Records supplied below:

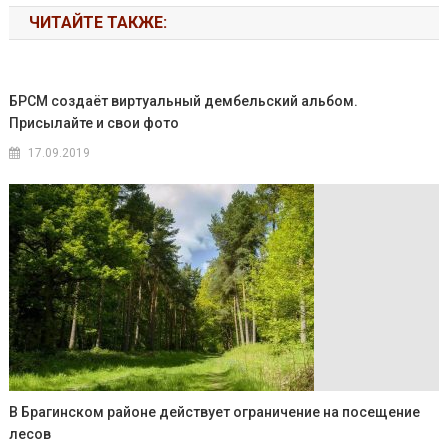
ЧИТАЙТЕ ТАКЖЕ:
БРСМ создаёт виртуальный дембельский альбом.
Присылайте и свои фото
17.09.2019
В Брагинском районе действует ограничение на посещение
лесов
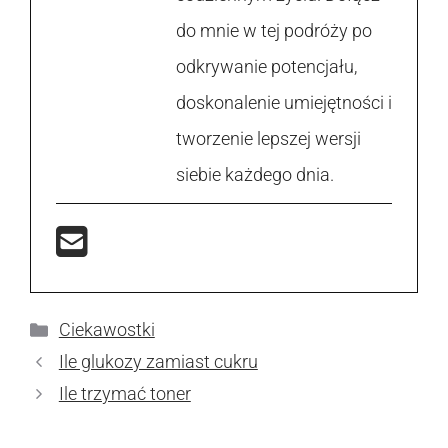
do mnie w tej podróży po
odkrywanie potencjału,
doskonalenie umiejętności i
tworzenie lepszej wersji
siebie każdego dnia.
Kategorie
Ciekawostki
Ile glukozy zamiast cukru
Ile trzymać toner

End of Records supplied.

Work to be completed: Copy, without any change, the lines from the one that contains "tworzenie lepszej wersji" to the final line of the entries above.

Exercise answer:
tworzenie lepszej wersji
siebie każdego dnia.
Kategorie
Ciekawostki
Ile glukozy zamiast cukru
Ile trzymać toner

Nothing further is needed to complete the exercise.